11559 – Wrong sorting of the space in cs_CZ locale

Bug 11559 - Wrong sorting of the space in cs_CZ locale

Summary: Wrong sorting of the space in cs_CZ locale

Status:	RESOLVED WONTFIX

Alias:	None

Product:	glibc
Classification:	Unclassified
Component:	localedata (show other bugs)
Version:	unspecified

Importance:	P2 normal
Target Milestone:	---
Assignee:	GNU C Library Locale Maintainers

URL:
Keywords:

Depends on:
Blocks:

Reported:	2010-04-30 05:40 UTC by Martin Edlman
Modified:	2014-06-30 09:18 UTC (History)
CC List:	2 users (show)

See Also:
Host:
Target:
Build:
Last reconfirmed:

Flags:	fweimer: security-

Attachments
Add an attachment (proposed patch, testcase, etc.)

Note You need to log in before you can comment on or make changes to this bug.

Description Martin Edlman 2010-04-30 05:40:17 UTC

There is a problem with sorting of the space in the cs_CZ locale (as in many
other locales). 

According to Czech Standard 97 6030 Alphabetical ordering (Czech Institute of
Standards, Prague 1993) [Czech: ČSN 97 6030 Abecední řazení (Český normalizační
institut, Praha 1993)]:
The space between two contextual characters should be considered as a single
character. The space is sorted before the first letter of the alphabet. For
example: 

Novak Zdenek
Novakova Jana

So I propose to change the behavior of sorting the space from
<U0020> IGNORE;IGNORE;IGNORE;<U0020>
to
<U0020> <U0020>;IGNORE;<U0020>;<U0020> 

The problem is that this change takes spaces on the beginning of a line into
account, which is not correct as it sorts "Novák" and "(space)Zounar" as

(space)Zounar
Novák

instead of correct

Novák
(space)Zounar

The same applies to multiple spaces, they should be considered as one space, so
"Novák(space)Jan" and "Novák(space)(space)Zdenek" are incorrectly sorted as

Novák(space)(space)Zdenek
Novák(space)Jan

insted of correct

Novák(space)Jan
Novák(space)(space)Zdenek

Is it possible to fix this behavior in locale definition? It should definitely
solve the problem and fulfill the standard.

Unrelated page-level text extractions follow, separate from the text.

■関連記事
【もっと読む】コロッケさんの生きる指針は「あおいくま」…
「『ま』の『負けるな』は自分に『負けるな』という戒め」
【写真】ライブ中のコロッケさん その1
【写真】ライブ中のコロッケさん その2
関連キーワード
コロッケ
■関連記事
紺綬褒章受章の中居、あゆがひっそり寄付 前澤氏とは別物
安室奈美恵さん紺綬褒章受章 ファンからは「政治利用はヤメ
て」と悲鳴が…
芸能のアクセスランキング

Comment 1 Ulrich Drepper 2011-05-09 23:40:30 UTC

There is no way to express "not at the beginning of a line".  Therefore whatever way it is done there is a problem.  There is no way to make everyone happy.  I suggest to leave it as is.  If you can get the previous authors of changes to the locale (see the file) to agree with a change I'll reconsider.

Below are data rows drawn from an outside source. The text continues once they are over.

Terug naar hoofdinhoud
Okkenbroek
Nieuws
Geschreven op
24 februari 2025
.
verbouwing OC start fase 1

Comment 2 Martin Edlman 2011-05-10 06:22:33 UTC

I contacted authors of the original cs_CZ locale, they redirected me to report it as a bug, which I did.
So, let it be as it is. 
I'll change the locales myself on the servers where I need correct space ordering. If there is a change in possibilities of definition so it'd be possible to define behaviour of white space chars on the beginning or end of the text and repeated white space chars, it would be great.
I have no idea how much work it would be to change the code and if it would be useful for anyone else.

Comment 3 Ulrich Drepper 2011-05-14 03:26:32 UTC

(In reply to comment #2)
> I have no idea how much work it would be to change the code and if it would be
> useful for anyone else.

It simply isn't possible with the current interfaces.